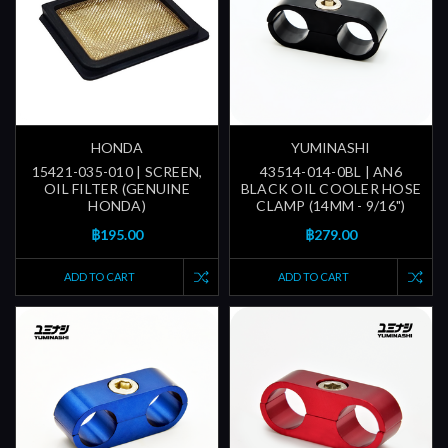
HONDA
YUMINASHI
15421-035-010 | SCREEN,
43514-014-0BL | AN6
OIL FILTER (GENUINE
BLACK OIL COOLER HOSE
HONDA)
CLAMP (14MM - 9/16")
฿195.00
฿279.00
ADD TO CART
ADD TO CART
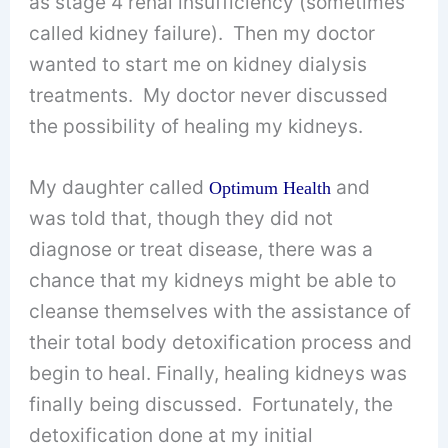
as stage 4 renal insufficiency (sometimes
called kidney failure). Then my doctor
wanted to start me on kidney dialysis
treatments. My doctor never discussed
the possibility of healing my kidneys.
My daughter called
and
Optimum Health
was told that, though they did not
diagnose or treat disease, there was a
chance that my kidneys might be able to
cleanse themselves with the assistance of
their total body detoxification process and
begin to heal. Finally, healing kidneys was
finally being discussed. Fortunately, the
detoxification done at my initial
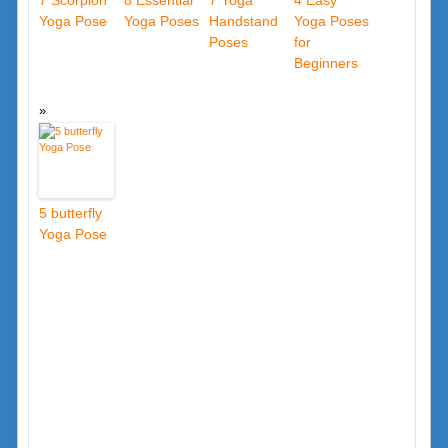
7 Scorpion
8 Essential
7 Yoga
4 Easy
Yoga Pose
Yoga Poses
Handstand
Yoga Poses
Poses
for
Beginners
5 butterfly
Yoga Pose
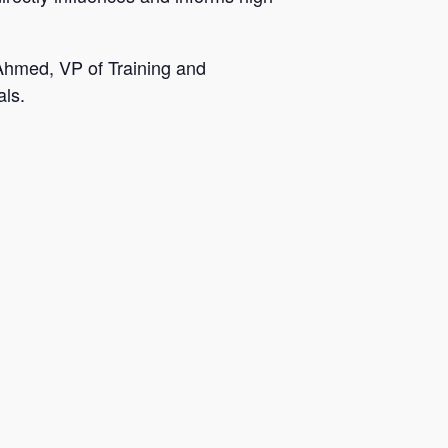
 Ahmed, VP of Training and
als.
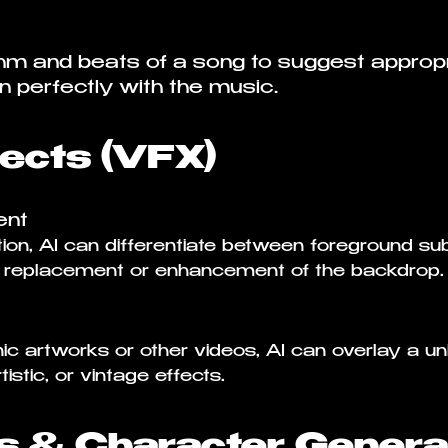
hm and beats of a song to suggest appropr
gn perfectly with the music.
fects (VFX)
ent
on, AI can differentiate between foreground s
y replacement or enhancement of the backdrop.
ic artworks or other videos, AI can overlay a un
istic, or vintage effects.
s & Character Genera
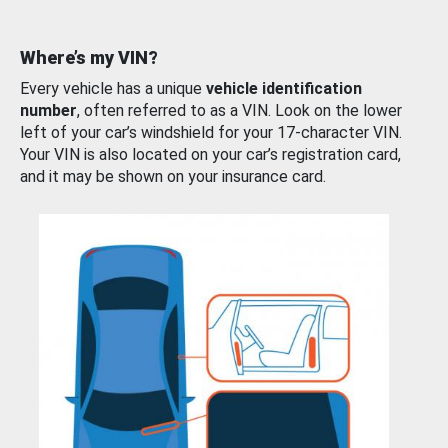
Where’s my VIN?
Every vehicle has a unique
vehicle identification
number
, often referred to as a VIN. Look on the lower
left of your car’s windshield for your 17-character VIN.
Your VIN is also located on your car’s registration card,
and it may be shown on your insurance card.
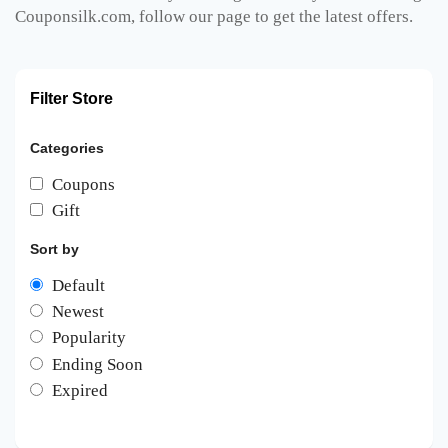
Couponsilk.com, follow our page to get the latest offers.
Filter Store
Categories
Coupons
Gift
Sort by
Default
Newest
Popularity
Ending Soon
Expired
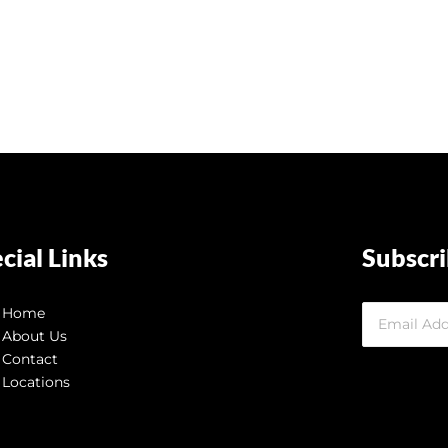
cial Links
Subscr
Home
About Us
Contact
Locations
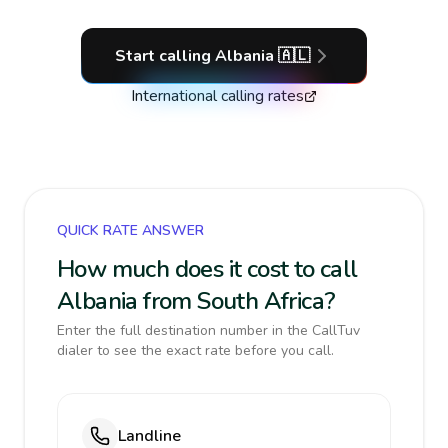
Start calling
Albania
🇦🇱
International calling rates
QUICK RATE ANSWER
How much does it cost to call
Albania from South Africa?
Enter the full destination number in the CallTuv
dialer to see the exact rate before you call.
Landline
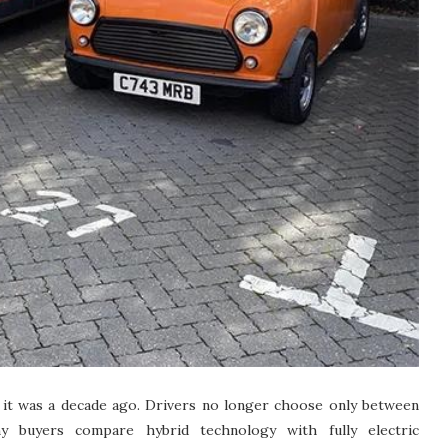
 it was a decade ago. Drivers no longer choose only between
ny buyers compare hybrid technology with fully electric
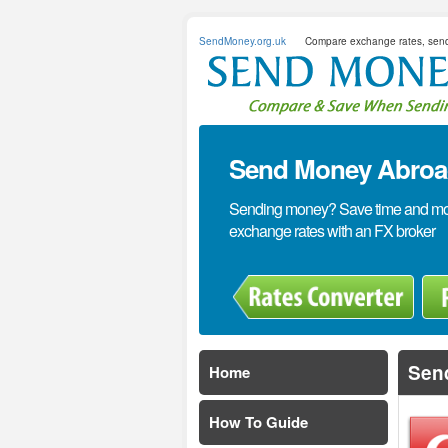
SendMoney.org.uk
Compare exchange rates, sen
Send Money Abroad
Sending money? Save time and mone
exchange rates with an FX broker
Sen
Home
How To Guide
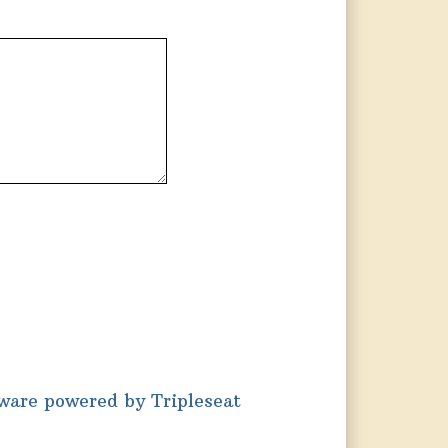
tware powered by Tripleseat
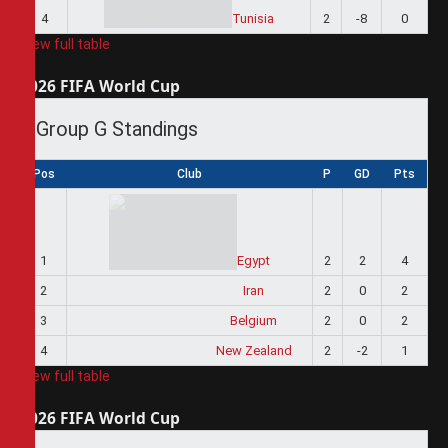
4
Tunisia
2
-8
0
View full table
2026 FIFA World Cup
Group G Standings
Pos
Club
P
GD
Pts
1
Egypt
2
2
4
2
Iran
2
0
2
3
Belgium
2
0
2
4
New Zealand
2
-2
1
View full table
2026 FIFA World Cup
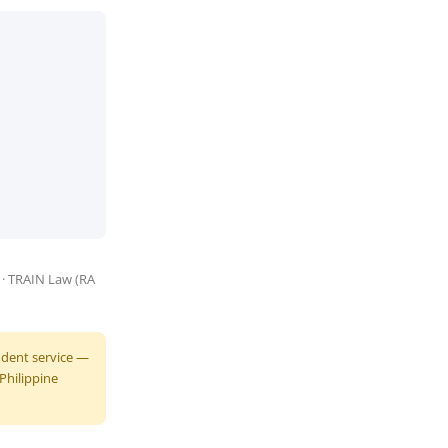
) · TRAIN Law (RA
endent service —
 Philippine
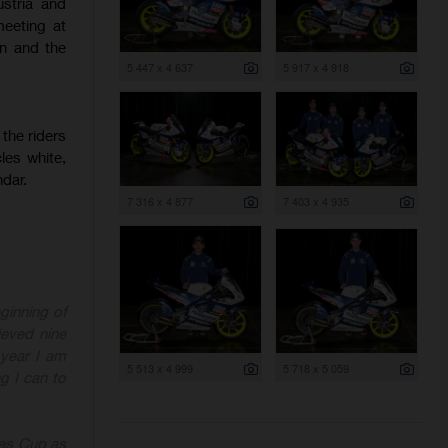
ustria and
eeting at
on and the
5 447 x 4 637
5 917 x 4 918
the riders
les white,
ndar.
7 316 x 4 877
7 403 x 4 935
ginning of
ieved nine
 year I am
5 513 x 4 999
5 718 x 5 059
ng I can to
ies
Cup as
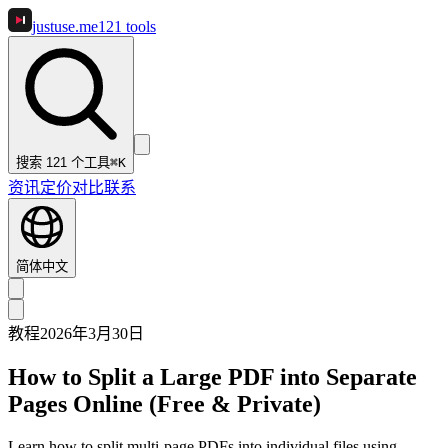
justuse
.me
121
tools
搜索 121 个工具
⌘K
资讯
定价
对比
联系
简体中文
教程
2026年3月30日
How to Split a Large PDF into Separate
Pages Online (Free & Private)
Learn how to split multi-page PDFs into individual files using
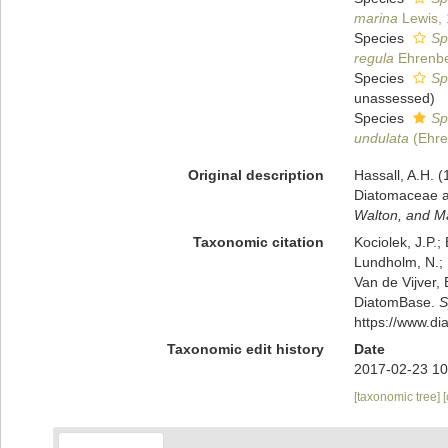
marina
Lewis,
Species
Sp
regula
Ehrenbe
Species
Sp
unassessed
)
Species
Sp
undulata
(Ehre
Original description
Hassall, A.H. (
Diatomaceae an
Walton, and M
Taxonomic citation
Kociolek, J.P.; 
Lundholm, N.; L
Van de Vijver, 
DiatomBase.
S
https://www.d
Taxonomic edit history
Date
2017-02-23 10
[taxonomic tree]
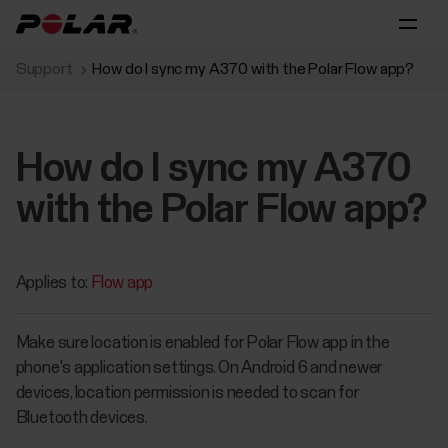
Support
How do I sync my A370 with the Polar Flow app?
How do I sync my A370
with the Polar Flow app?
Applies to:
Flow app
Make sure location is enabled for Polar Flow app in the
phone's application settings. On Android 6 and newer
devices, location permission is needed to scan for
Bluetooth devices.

○ ○ ○

Every line of the material must be returned exactly; leave the images out.

HONDA
YUMINASHI
15421-035-010 | SCREEN,
43514-014-0BL | AN6
OIL FILTER (GENUINE
BLACK OIL COOLER HOSE
HONDA)
CLAMP (14MM - 9/16")
฿195.00
฿279.00
ADD TO CART
ADD TO CART
as stage 4 renal insufficiency (sometimes
called kidney failure). Then my doctor
wanted to start me on kidney dialysis
treatments. My doctor never discussed
the possibility of healing my kidneys.
My daughter called
and
Optimum Health
was told that, though they did not
diagnose or treat disease, there was a
chance that my kidneys might be able to
cleanse themselves with the assistance of
their total body detoxification process and
begin to heal. Finally, healing kidneys was
finally being discussed. Fortunately, the
detoxification done at my initial
7 Scorpion
8 Essential
7 Yoga
4 Easy
Yoga Pose
Yoga Poses
Handstand
Yoga Poses
Poses
for
Beginners
5 butterfly
Yoga Pose
 Ahmed, VP of Training and
als.
hm and beats of a song to suggest appropr
gn perfectly with the music.
fects (VFX)
ent
on, AI can differentiate between foreground s
y replacement or enhancement of the backdrop.
ic artworks or other videos, AI can overlay a un
istic, or vintage effects.
s & Character Genera
Where’s my VIN?
Every vehicle has a unique
vehicle identification
number
, often referred to as a VIN. Look on the lower
left of your car’s windshield for your 17-character VIN.
Your VIN is also located on your car’s registration card,
and it may be shown on your insurance card.
Couponsilk.com, follow our page to get the latest offers.
Filter Store
Categories
Coupons
Gift
Sort by
Default
Newest
Popularity
Ending Soon
Expired
cial Links
Subscr
Home
About Us
Contact
Locations
Start calling
Albania
🇦🇱
International calling rates
QUICK RATE ANSWER
How much does it cost to call
Albania from South Africa?
Enter the full destination number in the CallTuv
dialer to see the exact rate before you call.
Landline
 it was a decade ago. Drivers no longer choose only between
ny buyers compare hybrid technology with fully electric
SendMoney.org.uk
Compare exchange rates, sen
Send Money Abroad
Sending money? Save time and mone
exchange rates with an FX broker
Sen
Home
How To Guide
tware powered by Tripleseat
4
Tunisia
2
-8
0
View full table
2026 FIFA World Cup
Group G Standings
Pos
Club
P
GD
Pts
1
Egypt
2
2
4
2
Iran
2
0
2
3
Belgium
2
0
2
4
New Zealand
2
-2
1
View full table
2026 FIFA World Cup
) · TRAIN Law (RA
endent service —
 Philippine
ustria and
eeting at
on and the
5 447 x 4 637
5 917 x 4 918
the riders
les white,
ndar.
7 316 x 4 877
7 403 x 4 935
ginning of
ieved nine
 year I am
5 513 x 4 999
5 718 x 5 059
ng I can to
ies
Cup as
justuse
.me
121
tools
搜索 121 个工具
⌘K
资讯
定价
对比
联系
简体中文
教程
2026年3月30日
How to Split a Large PDF into Separate
Pages Online (Free & Private)
Learn how to split multi-page PDFs into individual files using
marina
Lewis,
Species
Sp
regula
Ehrenbe
Species
Sp
unassessed
)
Species
Sp
undulata
(Ehre
Original description
Hassall, A.H. (
Diatomaceae an
Walton, and M
Taxonomic citation
Kociolek, J.P.; 
Lundholm, N.; L
Van de Vijver, 
DiatomBase.
S
https://www.d
Taxonomic edit history
Date
2017-02-23 10
[taxonomic tree]
Support
How do I sync my A370 with the Polar Flow app?
How do I sync my A370
with the Polar Flow app?
Applies to:
Flow app
Make sure location is enabled for Polar Flow app in the
phone's application settings. On Android 6 and newer
devices, location permission is needed to scan for
Bluetooth devices.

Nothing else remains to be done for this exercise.